私は、正直びっくりしました。よく部長が許したなと思いますが、有田さんの人柄なんでしょうかね。仕事もできるという評判で、人柄も良いとの評判だったので、1年で出戻ることを部長や同僚たちは認めたのだと思います。有田さんにとっても良かったみたいで、もう「隣の芝の青さ」を気にすることなく、今の会社で働けることに感謝しながら、仕事に励まれています。「立つ鳥跡を濁さず」の戦略が奏功したケースです。

 

逆のケースでは、私の以前勤めていた内資系大手企業に出戻りしようとしたケースです。「立つ鳥跡を濁した」方だったので、書類選考で落とされることになりました。当たり前ですよね。よく厚顔無恥で応募してきたなと、選考者の間では話題になったぐらいです。会社にいたときの態度が悪いと、出戻りという選択は二度となくなります。

 

武者修行後出戻り

このケースも私が実際に見いたケースでです。出戻り後は、グループは違いましたが、部長となり、最後は統括部長クラスまで出世されたケースです。佐藤さん(仮名)は、もともと非常に優秀な方で、アメリカに1年間半出向することになりました。よほどアメリカの生活が好きになったのでしょう。日本に帰国したくなく、更なる延長を申し出たのですが、却下されることになります。そこで、佐藤さんは会社を辞めて、アメリカにある他の会社に現地採用されました。
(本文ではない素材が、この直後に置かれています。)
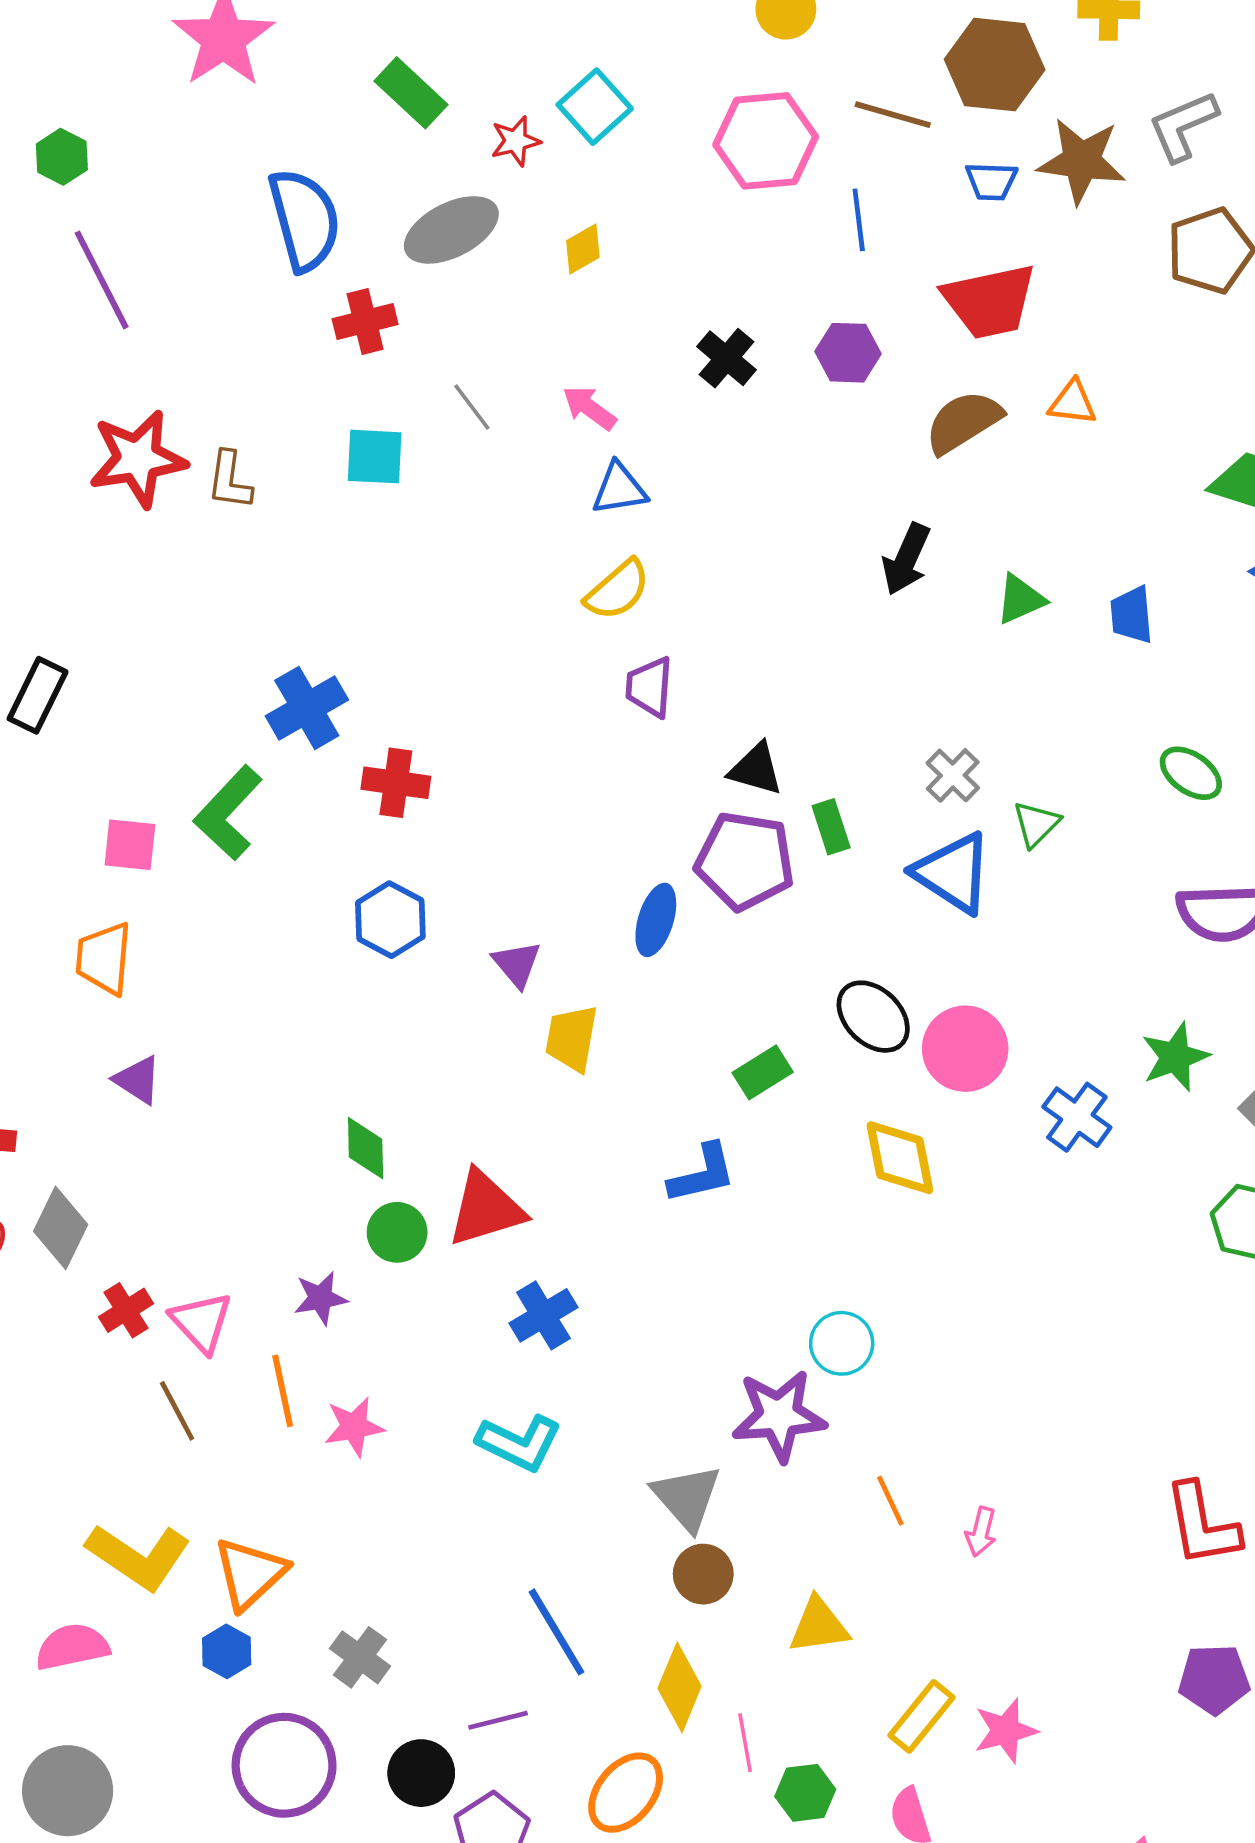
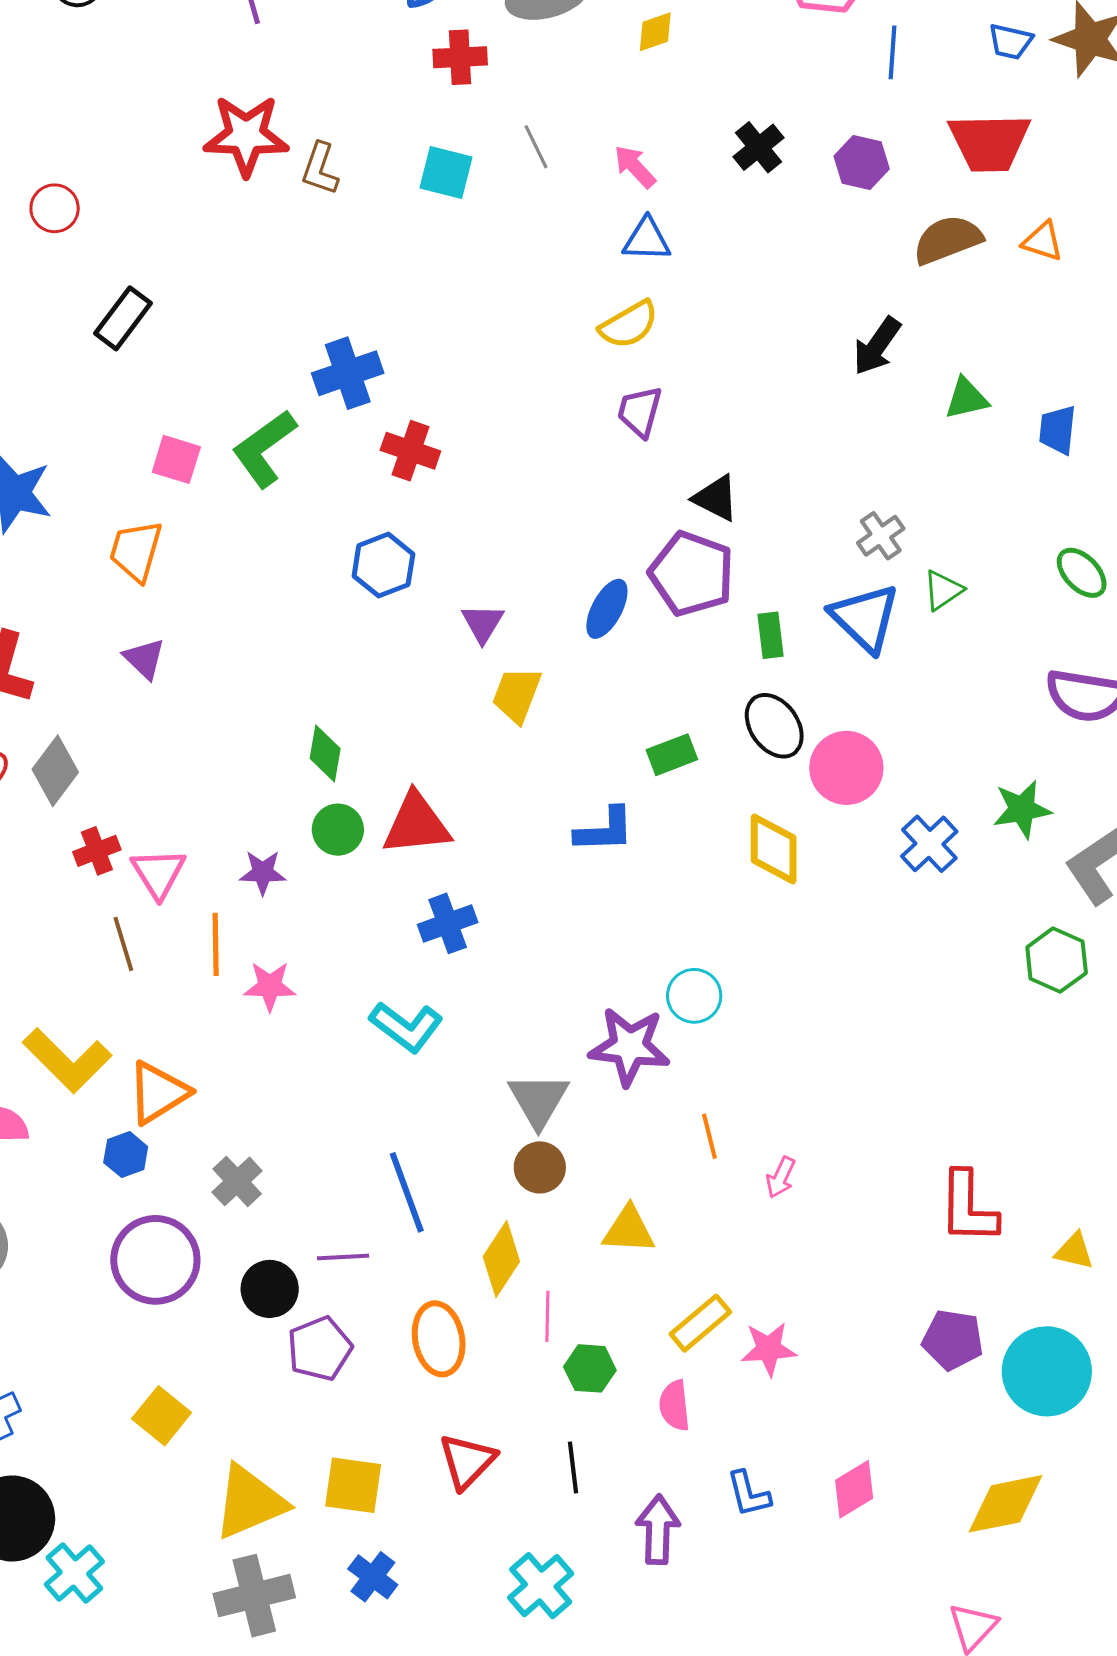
green rectangle: (831, 827) -> (770, 635), moved
orange ellipse: (626, 1793) -> (439, 1339), turned -60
大抵は、この時は大きくもめて、二度と会社には出戻りできなくなるのですが、佐藤さんお人柄でしょうか、その当時のVPからも了承されて、円満退職をされました。そして、アメリカで4年程頑張ってから、出戻ってきました。出戻った時は、元と同じポジションでしたが、そこから、課長、次長、部長と出世階段を駆け上って、異例のスピード出世をされました。

佐藤さんの仕事の能力という言うよりは、人間力、人とのコミュニケーションの素晴らしさがなせる技でだと思います。仕事の能力がある人は沢山いますが、出戻りできるコミュニケーション能力のある人は少ないです。そういう意味でも、佐藤さんは私が尊敬する方です。

 

リストラ出戻り

事業所閉鎖等により、本来、会社都合で退職して行った方です。会社側からは何の遺恨もなく、本来なら一番出戻りが有利であると感じるかもしれません。しかし、私の知る限り、リストラ出戻りの人は見たことがありません。

一番の理由としては、事業所自体が閉鎖なので、帰ってくるところがないのです。どうしても、会社に残りたい場合は、異動願いを出して、関連部署に異動した方が、少しはいます。ただ、リストラで一旦退職してしますと、戻ってくることはほぼありません。リストラの時に、違約退職金を受け取った人は、その受け取った日から、5年(会社によっては3~10年)は会社に戻ってこれないという条項があり、そこにサインをしなければならないためです。

今までの事業所での職種と全く別な職種に就いて、自分の能力を高めて、前の会社のその職種の部門に転職するなら可能性はあるかもしれません。しかし、出戻りの利点である知り合いや知り合いからの推薦はほとんど期待できないので、出戻りというよりは、全く新しい会社に転職すると言ったイメージの方が近いと思います。特に中高年のサラリーマンが全く新しい職種に行くことは、得策でなく現実的でもないので、無理ゲーです。もし関連する部署に行けるのなら、退職せずにその部署に、事業所閉鎖の際に異動すれば良いだけの話ですから。

そのため、違約退職金を受け取って、その会社に出戻りするということは、ほぼないということを肝に銘じておきましょう。

 

要約

世の中は何が起こるかわかりません。こんな会社辞めてやると思っていても、できるだけ「立つ鳥跡を濁さず」で、感じの良い退職の仕方をすることを心がけましょう。よっぽどのブラック企業の場合は別ですが、もしかしたら、出戻ることもあるかもしれません。転職の選択肢は多いに越したことはありません。

逆に、自分から一度辞めた会社だから、もう再度入社することはできないと初めから諦めないようにしましょう。厚顔無恥でいいのです。以前の会社が良かったのなら、その職場の応募するのは全く普通の成り行きです。知り合いや元上司がいると思いますので、彼らを介して推薦してもらうことができたら、採用される確率は各段に上がります。そういう意味でも、出戻りは、中高年の転職先として、決して悪い選択肢ではありません。